[email protected] wrote:
On Monday, 30 September 2013 17:26:37 UTC+2, Miles Fidelman wrote:

    I'm surprised nobody has mentioned this yet:  Leo has pretty much
    written off Mac users, and close to written off large chunks of
    Linux users.

    Sure, you CAN install and get it to work on Macs and Debian/Ubuntu
    (and
    presumably other linux varieties).  But... it's pretty hard to
    justify
    the time and effort, just to try Leo the first time.

    Point and click for windows, and there seems to be a port for BSD,
    but
    while there's mention of a package for Debian and Ubuntu I can't
    seem to
    find it in the respective package repos.  No Mac package for Fink or
    MacPorts - just some instructions on how to use Homebrew (and does
    one
    really want to use a Ruby based installer to install something
    written
    in Python?).

    Somehow, one gets just a little squirrely contemplating a Python
    based
    IDE that seems to have been targeted at a Windows environment.
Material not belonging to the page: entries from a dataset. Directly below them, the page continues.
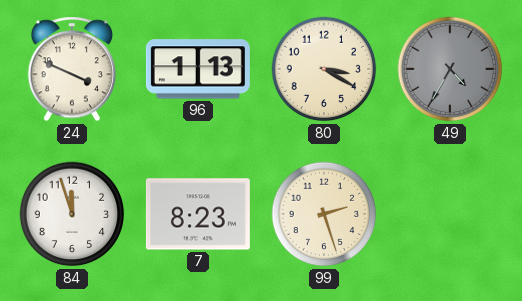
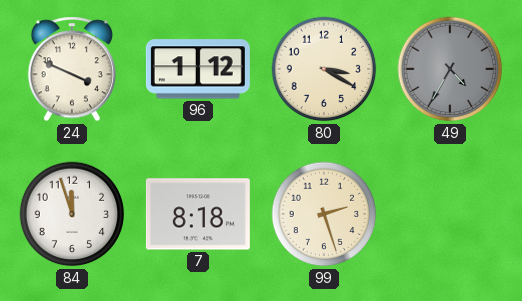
96: 1:13 -> 1:12
7: 8:23 -> 8:18
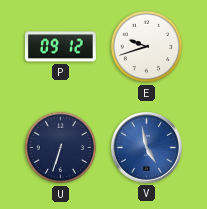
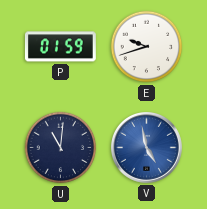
P: 09:12 -> 01:59
U: 6:33 -> 11:01
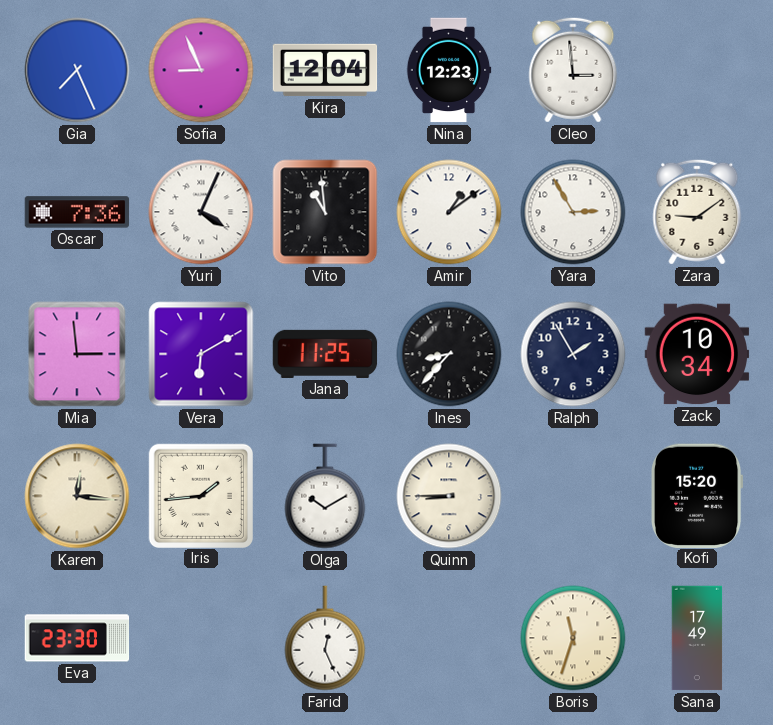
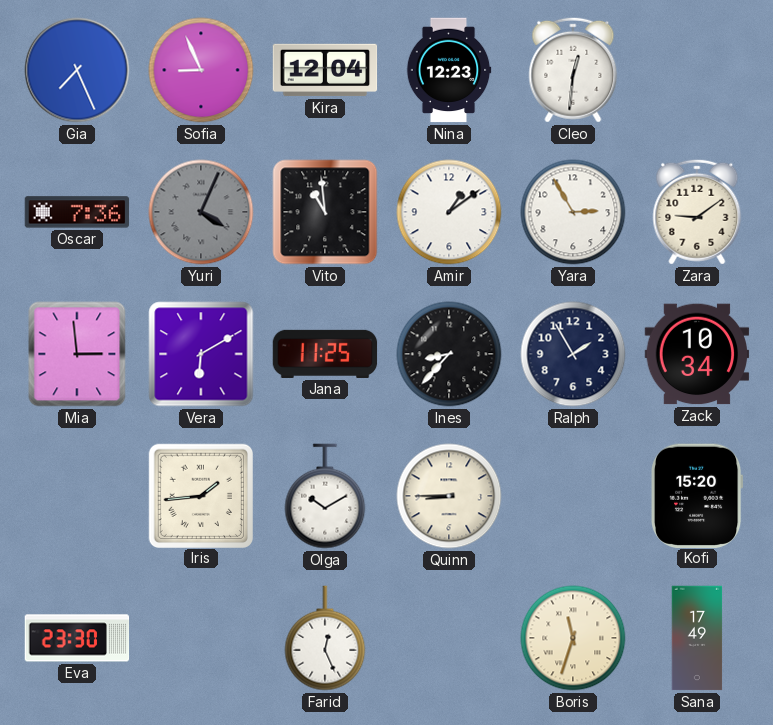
Cleo: 2:59 -> 12:31
Yuri dial: white -> grey
Karen: 12:16 -> none
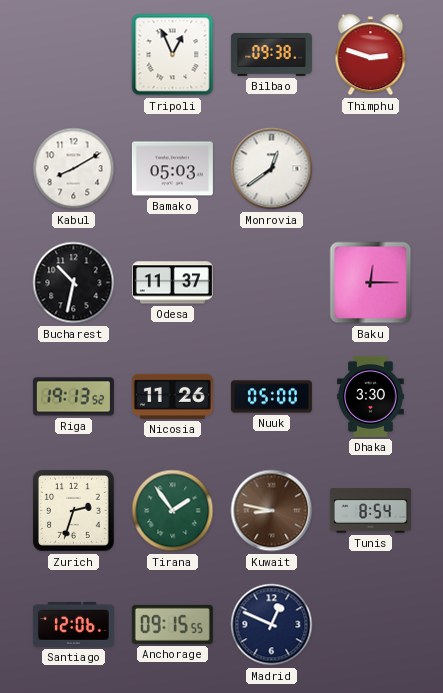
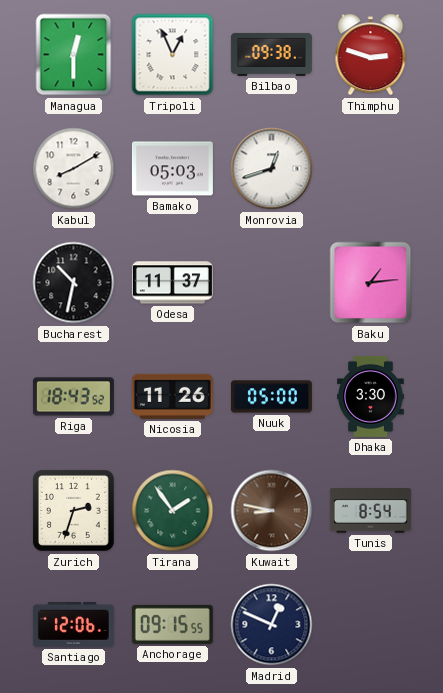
Managua: none -> 12:30
Monrovia: 12:39 -> 12:42
Baku: 12:15 -> 1:14
Riga: 19:13 -> 18:43
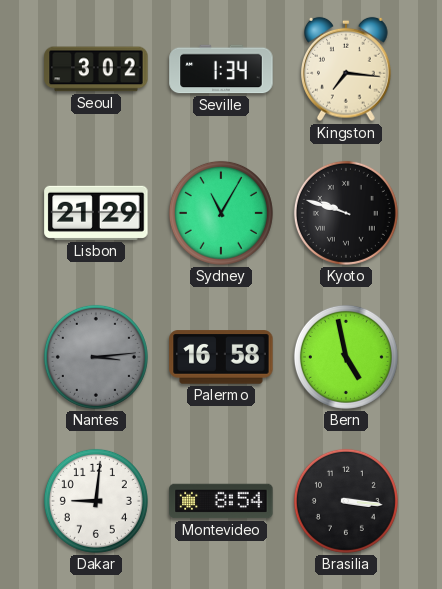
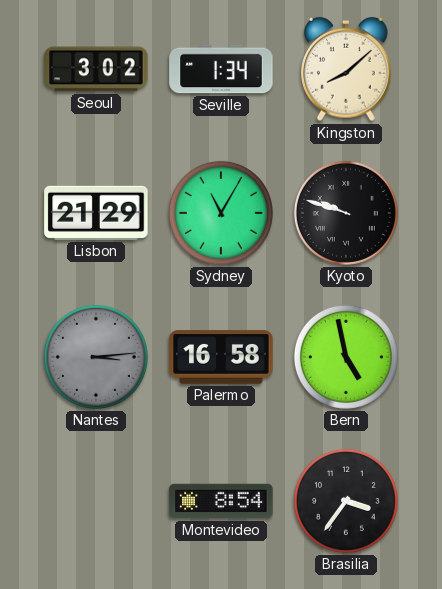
Kingston: 7:16 -> 8:08
Dakar: 9:01 -> none
Brasilia: 3:16 -> 3:36
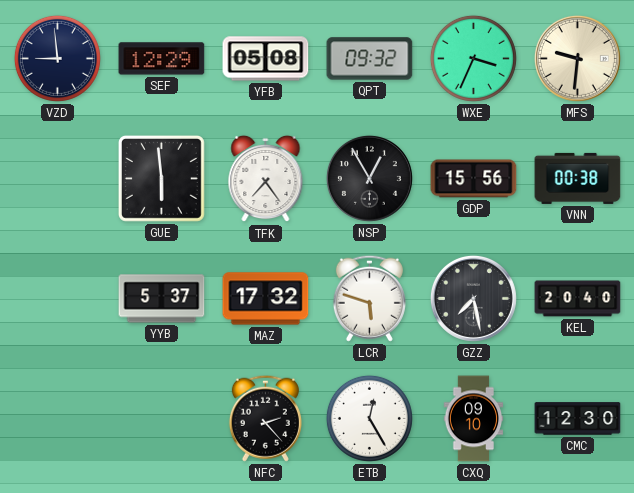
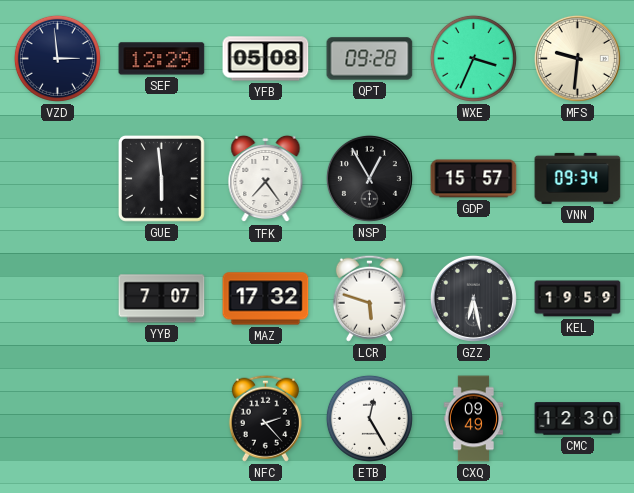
VZD: 8:59 -> 2:59
QPT: 09:32 -> 09:28
GDP: 15:56 -> 15:57
VNN: 00:38 -> 09:34
YYB: 5:37 -> 7:07
GZZ: 7:28 -> 6:28
KEL: 20:40 -> 19:59
CXQ: 09:10 -> 09:49
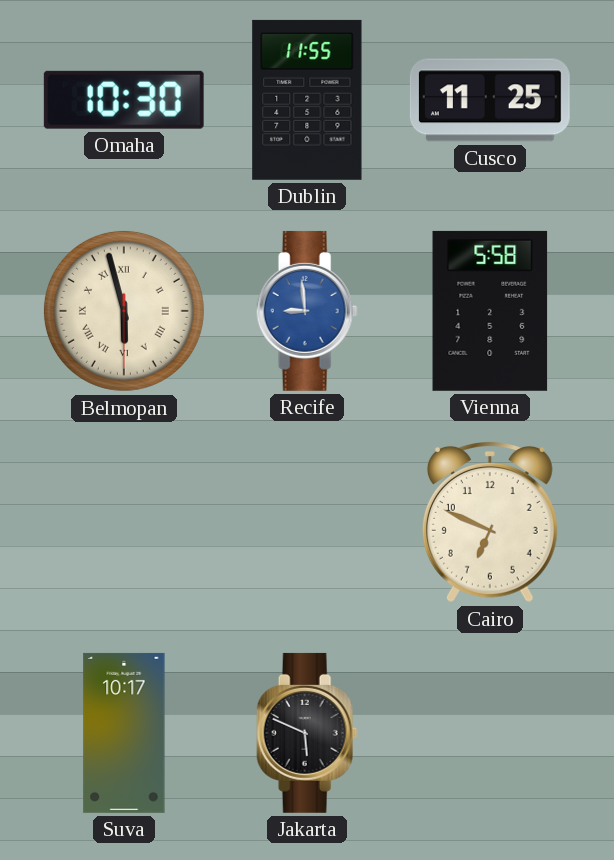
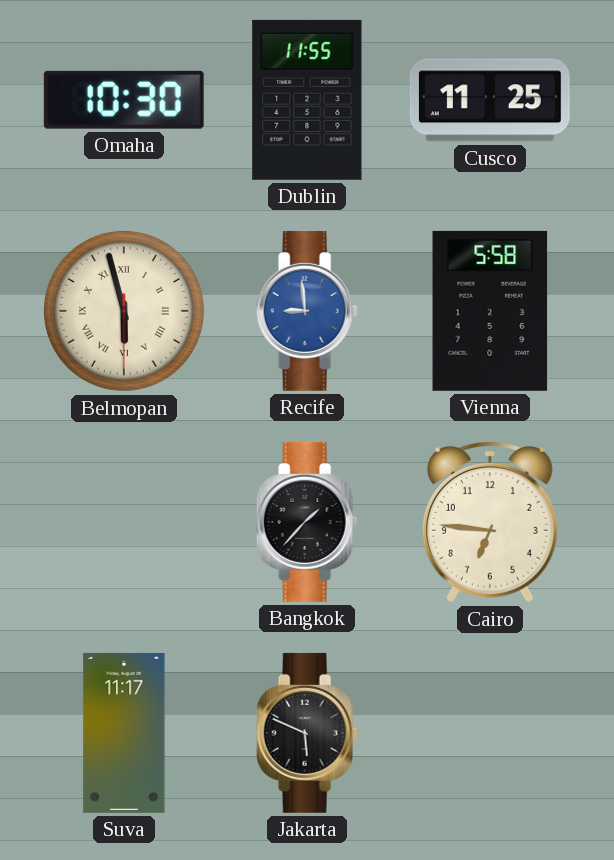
Bangkok: none -> 1:37
Cairo: 6:49 -> 6:46
Suva: 10:17 -> 11:17
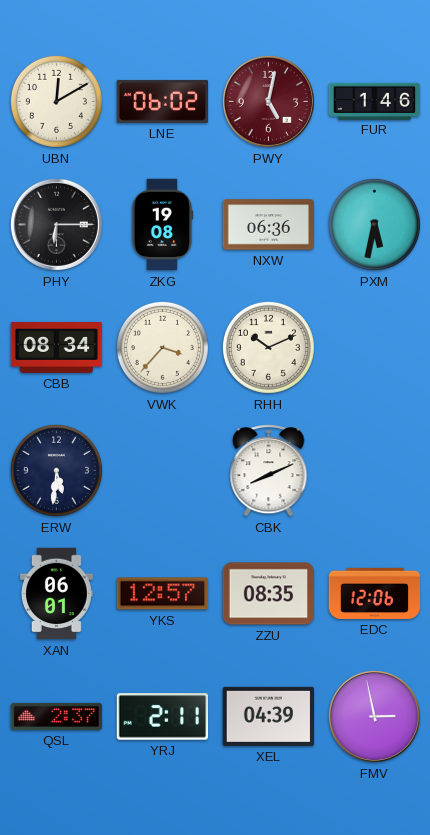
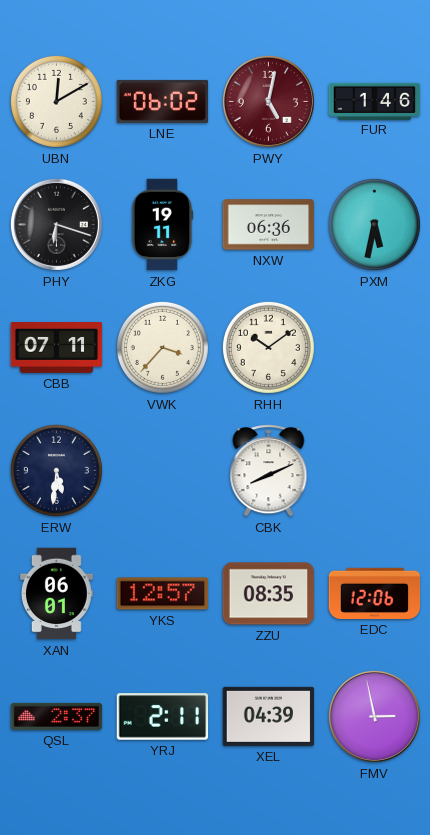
PHY: 6:15 -> 6:18
ZKG: 19:08 -> 19:11
CBB: 08:34 -> 07:11
RHH: 10:11 -> 10:09
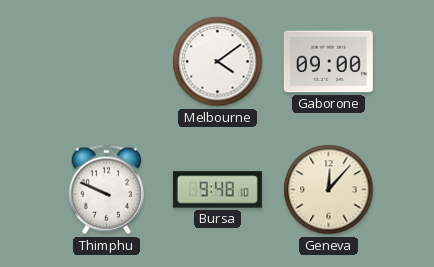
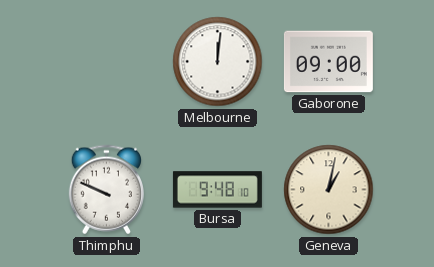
Melbourne: 4:09 -> 12:01
Geneva: 12:07 -> 1:02
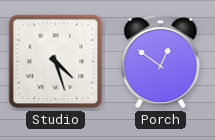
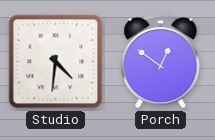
Studio: 4:27 -> 4:31
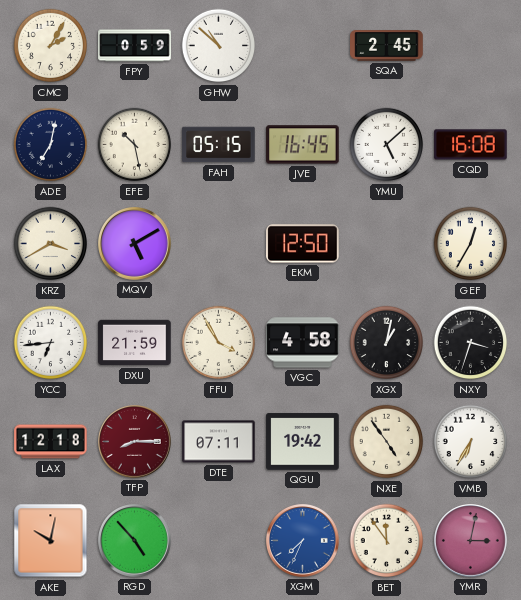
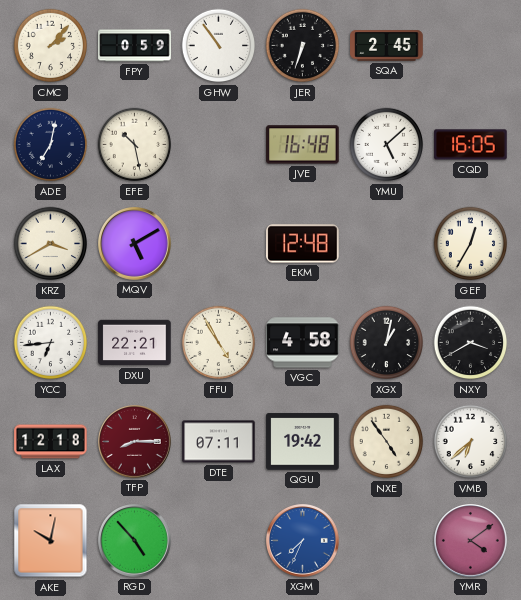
CMC: 2:05 -> 2:07
GHW: 10:52 -> 10:54
JER: none -> 6:33
FAH: 05:15 -> none
JVE: 16:45 -> 16:48
CQD: 16:08 -> 16:05
EKM: 12:50 -> 12:48
DXU: 21:59 -> 22:21
FFU: 3:55 -> 4:55
NXY: 3:33 -> 3:40
VMB: 6:35 -> 6:38
BET: 11:54 -> none
YMR: 3:02 -> 4:09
That
    alone raises some red flags.


More needs to be done in the marketing department.

In that regard, Leo is barely mentioned on WikiPedia - it has a simple descriptive page, but on the list of text editors it's listed, but there's no information about o/s support or features.

For marketing, packaging, features, documentation, tutorials, extensions,... - do a side by side comparison of Vim and Leo - and the answer(s) to "why leo isn't more popular" leap out at you.

Miles Fidelman

--
In theory, there is no difference between theory and practice.